Madame Sosei Shizuye Matsumoto will be recognized at a program titled “Ritual + Improvisation in Los Angeles” on Saturday, Dec. 1, from 1 to 4 p.m. at the Japanese American Cultural & Community Center, 244 S. San Pedro St. in Little Tokyo.
The Alliance for California Traditional Arts’ (ACTA) Traditional Arts Roundtable Series (TARS), in partnership with the JACCC, the Smithsonian Institution’s Center for Folklife and Cultural Heritage, and the Japanese American National Museum, will begin its season by honoring Matsumoto, a 1994 National Endowment for the Arts Heritage Fellow, and the Urasenke School of Chado.
A Japanese tea ceremony will be held in JACCC’s Tea Room at 1 p.m., followed by a conversation with Matsumoto’s students from the Urasenke School. The program will also include a community reflection engaging the needs and interests of local artists, cultural practitioners, and those who support that work. This community reflection will help inform the curation of the remaining six roundtables for the season, each taking place at JACCC through June 2019.
To RSVP, email firstname.lastname@example.org. This event is free and open to the public, but spaces are limited.
Partial funding for this program was provided by the Asian Pacific American Initiatives Pool, administered by the Smithsonian Asian Pacific American Center.

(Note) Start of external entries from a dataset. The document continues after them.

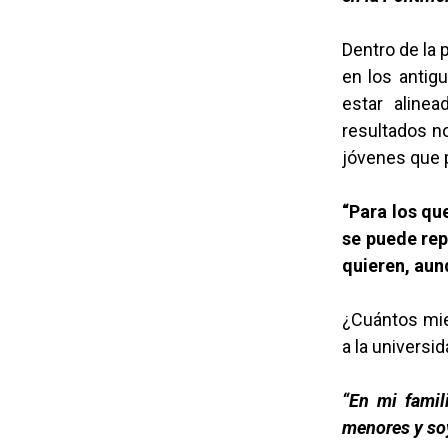
Dentro de la 
en los antig
estar aline
resultados no
jóvenes que 
“Para los qu
se puede rep
quieren, aun
¿Cuántos miem
a la universi
“En mi famil
menores y soy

The TARS series in Los Angeles is generously supported by the Los Angeles County Board of Supervisors through the Los Angeles County Arts Commission. Additional support provided by the California Arts Council and the National Endowment for the Arts.
About Madame Matsumoto
Chado is a complex series of hundreds of steps designed around the act of serving tea and requires a connoisseurship of all the necessary physical accoutrements as well as acute sensitivity in the disciplined interaction among its participants. When properly practiced, the natural setting, the delicately wrought tea utensils, the simple elegance of the decorations, and the smooth, regulated movements of the participants combine to remove the host and guests from the pressures of the outside world and place them in an atmosphere where each finds inner peace and tranquility.
Historically, chado has left its mark on many other art forms. In the 16th and 17th centuries, for example, tea masters influenced the shaping of some of the most beautiful of ceramic tea ware, always preferring the simple, rustic, and spare over the highly finished and refined.
In the U.S., the most influential teacher and accomplished master of chado is Sosei Shizuye Matsumoto. She was born Feb. 11, 1920, in Honolulu. After attending high school in Los Angeles, she enrolled in the French American Fashion Design School and graduated in 1941. At that time, she also began training in the “way of tea.” She moved to Kyoto and for six years she trained under Tantansai, 14th-generation grandmaster of the Urasenke School of Chado, and Soshitsu Sen, 15th-generation grandmaster.
Following WWII, Matsumoto saw that there were few practitioners of the tea ceremony in her new home of Los Angeles, but her desire to start a school was thwarted by the unsettled times, with Japanese Americans returning from wartime camps. In 1951, she was invited to the signing of the U.S.-Japan peace treaty in San Francisco, where over a four-day period she served tea to more than 3,000 American and Japanese officials, including President Harry Truman and Prime Minister Shigeru Yoshida.
Later that year, she started teaching the Urasenke Tea Ceremony in Los Angeles, convening the first tea ceremony classes ever held in the U.S.; one of her ceremonies is shown in the 20th Century Fox film “East Is East.”
In the 1950s, Matsumoto introduced millions of Americans to chado through appearances on CBS and NBC TV programs. In 1968, she was invited to present the tea ceremony at the Olympic Arts Festival in Mexico City. Her more than 40 years of teaching and lecturing throughout the country have resulted in over 120 chado teachers and thousands more tea ceremony devotees. Over the years, her students have included Japanese- and American-born people interested in learning the ancient ceremony.
Matsumoto exemplifies the character of a chajin or “tea person.” She not only knows and can teach all the procedures for chado, but she also manifests the true spirit of self-discipline and compassion for others, which only a few students are ever able to attain. In 1989 she received the title meiyo shihan (honored master) from her instructor Soshitsu Sen. This is the highest teaching certificate available for instructors of the tea ceremony.
She has lectured and demonstrated widely throughout Southern California as well as the Southwest. In recognition of her long service to preserving Japanese culture, Matsumoto received the Fifth Order of Merit (Order of the Sacred Treasure, Gold and Silver Rays) from the emperor of Japan in November 1990.